Experts say that batteries featuring lithium technology will outlast many of the boats they’re installed in.
Are they worth the extra money?
Whenever you’re on a boat, at least part of the time you’re probably looking around for something you’d want to improve, whether it’s related to performance, convenience, or comfort. Chris Bakken is one of the fortunate few who’s actually been able to act on one of his ideas.
For openers, he is a renewable energy startup and integration consultant who’s worked with lithium-ion technology in heavy-transportation applications such as buses and trucks. But coincidentally, he also happens to be a bareboat charterer who frequently finds himself on vessels that lack the battery power to run a blender and a windlass at the same time.
“So I took what I was doing in the bus world and decided we could do that in the yachting world,” Bakken explains. And today, he is the president of ARC3 Energy (www.arc3energy.com) of Portland, Oregon, which makes SeaPack batteries based on lithium-ion technology.
Lithium-ion batteries are so named because they have an intercalated lithium compound as the electrode material compared to lead in a typical Absorbed Glass Mat (AGM) battery. In a lithium-ion battery, lithium moves from the negative electrode to the positive one during discharge and then the process is reversed when the battery is charging.

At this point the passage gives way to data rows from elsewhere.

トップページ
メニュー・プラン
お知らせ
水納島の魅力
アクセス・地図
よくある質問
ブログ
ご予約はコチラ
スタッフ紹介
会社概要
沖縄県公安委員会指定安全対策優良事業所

Lithium-ion batteries have a number of important advantages over competing technologies. Among other things, they are lighter than traditional lead-based batteries. An ARC3 Technologies SeaPack 12-volt, 400-amp-hour/24-volt, 200-amp-hour model weighs 146 pounds compared to a similar AGM lead-based battery which weighs 176 pounds.

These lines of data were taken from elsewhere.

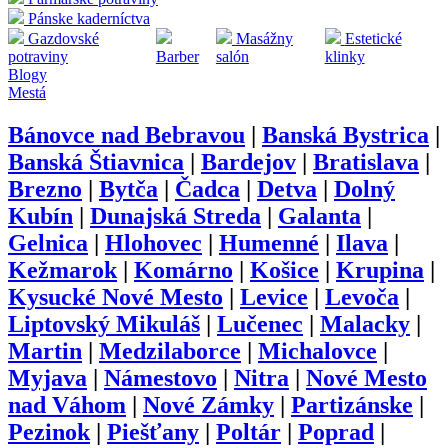
Pánske kaderníctva
Gazdovské
Masážny
Estetické
potraviny
Barber
salón
klinky
Blogy
Mestá
Bánovce nad Bebravou
|
Banská Bystrica
|
Banská Štiavnica
|
Bardejov
|
Bratislava
|
Brezno
|
Bytča
|
Čadca
|
Detva
|
Dolný
Kubín
|
Dunajská Streda
|
Galanta
|
Gelnica
|
Hlohovec
|
Humenné
|
Ilava
|
Kežmarok
|
Komárno
|
Košice
|
Krupina
|
Kysucké Nové Mesto
|
Levice
|
Levoča
|
Liptovský Mikuláš
|
Lučenec
|
Malacky
|
Martin
|
Medzilaborce
|
Michalovce
|
Myjava
|
Námestovo
|
Nitra
|
Nové Mesto
nad Váhom
|
Nové Zámky
|
Partizánske
|
Pezinok
|
Piešťany
|
Poltár
|
Poprad
|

For many people, the weight savings is secondary to the efficiency edge that lithium technology holds over AGM. Bakken explains that a typical lead-type battery has three stages of charging. The first floods the battery with current. The second entails absorption, and the third is trickle charging. The problem is that under real-world conditions, once the battery is flooded, the lead plates inside can’t absorb the energy fast enough to handle all the current. More than half is typically burned off. Then the remaining charge needs to be trickled into the battery to eventually get it back to full capacity, a process that can take several hours.

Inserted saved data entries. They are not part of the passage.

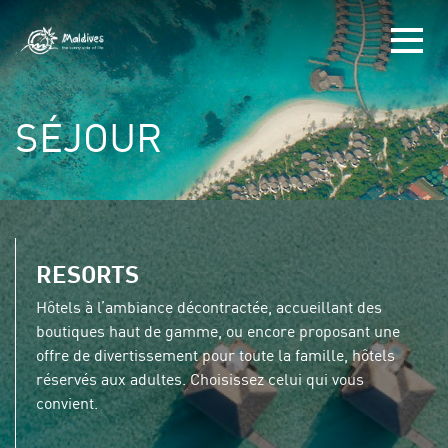
SÉJOUR
RESORTS
Hôtels à l’ambiance décontractée, accueillant des
boutiques haut de gamme, ou encore proposant une
offre de divertissement pour toute la famille, hôtels
réservés aux adultes. Choisissez celui qui vous
convient.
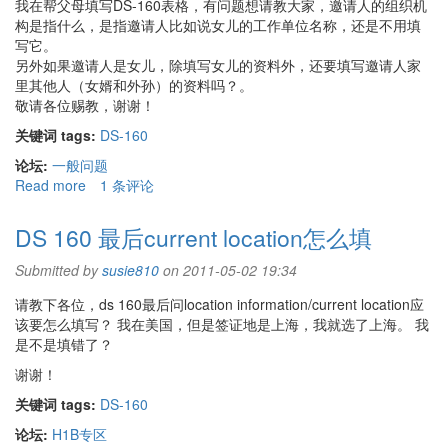
我在帮父母填写DS-160表格，有问题想请教大家，邀请人的组织机
人
构是指什么，是指邀请人比如说女儿的工作单位名称，还是不用填
填
写它。
写
另外如果邀请人是女儿，除填写女儿的资料外，还要填写邀请人家
的
里其他人（女婿和外孙）的资料吗？。
内
敬请各位赐教，谢谢！
容
不
关键词 tags:
DS-160
同
论坛:
一般问题
的
Read more
about
1 条评论
吗？
关
于
DS 160 最后current location怎么填
DS-
160
Submitted by
susie810
on 2011-05-02 19:34
的
请教下各位，ds 160最后问location information/current location应
填
该要怎么填写？ 我在美国，但是签证地是上海，我就选了上海。 我
写
是不是填错了？
谢谢！
关键词 tags:
DS-160
论坛:
H1B专区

A lithium battery, on the other hand, has only two charging stages: flood and trickle. When the alternator, generator, or battery charger sends energy to a lithium battery, it has the capacity to charge at more than 93 percent efficiency and often reaches capacity in little more than an hour’s time.
Because of this efficiency edge, lithium batteries enjoy a big advantage in how many usable kilowatt-hours a typical unit will produce. ARC3 Energy’s 12-volt, 400-amp-hour/24-volt, 200-amp-hour battery fits within the same footprint as a typical 8D battery. But it has four usable kilowatt-hours compared to a typical AGM that produces about one.
Of course, nothing is perfect. Lithium-ion batteries are very expensive. The model I just described costs $5,900 (compared to $800 for a top-of-the-line AGM). That seems like crazy money until you consider that you’ll probably never have to replace the lithium model. “I’ll be the first to say these batteries will outlive the life of the boat they’re going into,” notes Bakken.
For you Internet fans worried about marine lithium-ion batteries blowing up after reading about batteries exploding in computers and cell phones, the batteries used in boats typically use lithium-iron phosphate, which makes them much more stable as a power source. “Accidents like those are not possible in iron-phosphate chemistry,” says Bakken. “You can punch a hole in one of our batteries and there will be no catastrophic failure. We’ve done it with a drill.”
One reason for the bigger price tag is that ARC3 Energy provides a sophisticated control system with every battery. Inside each is a circuit board that controls the input and output current of the battery. It links to a monitor that’s either handheld or installed at the helm of your boat. It won’t let too much current go in or out, thereby preventing battery damage. It also won’t let the battery’s voltage drop below 80 percent depletion. On the verge of such an event, a light on the monitor will blink indicating you need either to start the engines, fire up the generator, or activate your boat’s battery charger.
As with any technology, there’s a learning curve to lithium-ion batteries that technicians and other marine-industry professionals are facing. Because of the power contained within, a lithium-ion battery will fry a typical jumper pack designed for an AGM battery. Also, because of the variations in chemistry and output, the two types can’t be used in parallel. They must be kept isolated.
Of course, ARC3’s is not the only lithium-ion marine battery technology on the market. Mastervolt (www.mastervolt.com), Lithionics Battery, (www.lithionicsbattery.com), and Lithium Pros (www.lithiumpros.com) also sell lithium-ion-based batteries for marine and other applications.
Just remember. Choose any of these products and you’ll most assuredly have enough power to run your blender and your windlass at the same time.